[DIRECTIONS FOR THIS TASK] Below are the data; count the lines with the string "Beigeordneten" in them and give that number only.

==========

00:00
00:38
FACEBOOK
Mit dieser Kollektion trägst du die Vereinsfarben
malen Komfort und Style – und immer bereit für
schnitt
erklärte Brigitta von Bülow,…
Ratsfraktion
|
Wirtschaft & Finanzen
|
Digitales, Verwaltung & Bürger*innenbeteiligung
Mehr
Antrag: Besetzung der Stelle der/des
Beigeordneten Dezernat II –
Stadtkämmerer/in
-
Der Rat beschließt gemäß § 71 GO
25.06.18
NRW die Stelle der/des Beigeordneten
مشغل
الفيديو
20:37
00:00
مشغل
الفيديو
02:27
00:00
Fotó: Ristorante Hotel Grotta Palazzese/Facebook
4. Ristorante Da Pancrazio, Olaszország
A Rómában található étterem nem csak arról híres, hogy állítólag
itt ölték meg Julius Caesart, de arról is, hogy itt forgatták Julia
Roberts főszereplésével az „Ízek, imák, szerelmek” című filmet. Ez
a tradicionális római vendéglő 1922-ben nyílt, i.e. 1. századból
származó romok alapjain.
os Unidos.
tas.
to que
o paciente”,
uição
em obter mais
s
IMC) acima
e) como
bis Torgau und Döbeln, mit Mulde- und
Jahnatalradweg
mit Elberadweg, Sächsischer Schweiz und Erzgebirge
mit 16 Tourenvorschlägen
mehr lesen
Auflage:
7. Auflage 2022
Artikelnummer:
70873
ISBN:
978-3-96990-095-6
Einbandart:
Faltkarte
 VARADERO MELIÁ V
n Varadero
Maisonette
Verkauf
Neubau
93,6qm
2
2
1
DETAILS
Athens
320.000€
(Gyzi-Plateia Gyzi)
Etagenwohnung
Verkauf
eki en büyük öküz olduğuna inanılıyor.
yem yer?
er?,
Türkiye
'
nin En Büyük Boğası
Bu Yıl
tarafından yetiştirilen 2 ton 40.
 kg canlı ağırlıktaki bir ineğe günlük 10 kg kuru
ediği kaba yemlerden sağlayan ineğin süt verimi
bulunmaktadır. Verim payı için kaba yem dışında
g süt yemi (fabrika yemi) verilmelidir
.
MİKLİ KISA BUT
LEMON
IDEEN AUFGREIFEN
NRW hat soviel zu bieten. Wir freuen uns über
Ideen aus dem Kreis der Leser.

==========

[SOLUTION TO THE PROBLEM] 2